Cependant, immédiatement après l’annulation de la licence d’exploitation minière de First Quantum, tous les projets de développement ont été abandonnés et près de 700 travailleurs congolais ont perdu leur emploi. La SFI avait  été contrainte de sortir du projet de mine de KMT et avec son départ, les engagements sociaux et environnementaux, et les garanties et la surveillance fournis par la SFI avaient pris fin.

Le principe…

RAID suit le dossier, particulièrement sa prise en charge par le Serious Fraud Office (SFO, service de répression des fraudes graves), le principal organisme britannique chargé de lutter contre la corruption à l’étranger, qui mène des enquêtes sur ENRC. Lesquelles sont « centrées sur les allégations de fraude, de pots-de-vin et de corruption autour de l’acquisition d’actifs miniers considérables ». L’investigation se concentre sur trois transactions au Congo, y compris concernant des retraits en espèce prétendument liés à l’achat par ENRC du projet minier de Kolwezi en 2010.

L’ONG note que la perception traditionnelle de la corruption est qu’elle entraîne principalement des préjudices d’ordre financier et économique. Elle soutient que la reconnaissance du statut de victime se limite aux entreprises ayant perdu des appels d’offres, aux actionnaires qui ont subi une perte à leurs investissements ou aux organismes publics qui ont payé un montant excessif pour un contrat. 

« Lorsqu’une indemnisation est accordée, elle est souvent adressée à l’État hôte où la corruption a eu lieu. Par exemple, sur les 603 millions de GBP imposés aux entreprises pour des affaires de pots-de-vin et de corruption à l’étranger par le SFO entre 2015 et 2019, seuls 33 millions de GBP ont été prélevés au titre d’indemnisation. La vaste majorité de cette indemnisation a été allouée aux États hôtes.

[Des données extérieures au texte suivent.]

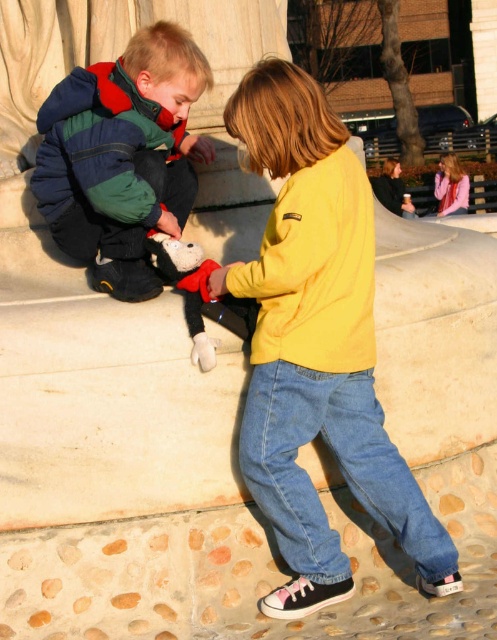 You are a photographer trying to capture the denim jeans at lower center in the image. Using a coordinate system where the bottom left corner is the origin, can you confirm if the jeans are located in the lower half of the image?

Les victimes directes touchées par la corruption n’étaient représentées dans aucune de ces causes », dit-elle.

En application du Principe 3 des Principes d’indemnisation (General Principles to compensate overseas victims [including affected States] in bribery, corruption and economic crime cases – Principes généraux visant à indemniser les victimes à l’étranger [y compris les États concernés] dans les affaires de pots-de-vin, de corruption et de crimes économiques) : RAID recommande au SRO Identifier et inclure systématiquement les victimes de la corruption individuelles et à l’échelle des communautés dans les affaires de corruption à l’étranger en s’appuyant sur une définition plus large du préjudice. La prise en compte de ces victimes devrait démarrer dès la phase d’enquête, contribuer aux décisions d’accusation et garantir leur participation dans les procédures, condamnations ou règlements ultérieurs. Elle recommande aussi à l'organisme de dééfinir les victimes de la corruption à l’étranger de manière large et inclusive. Les recommandations doivent aller au-delà d’une prise en compte de l’État et inclure les communautés et les individus.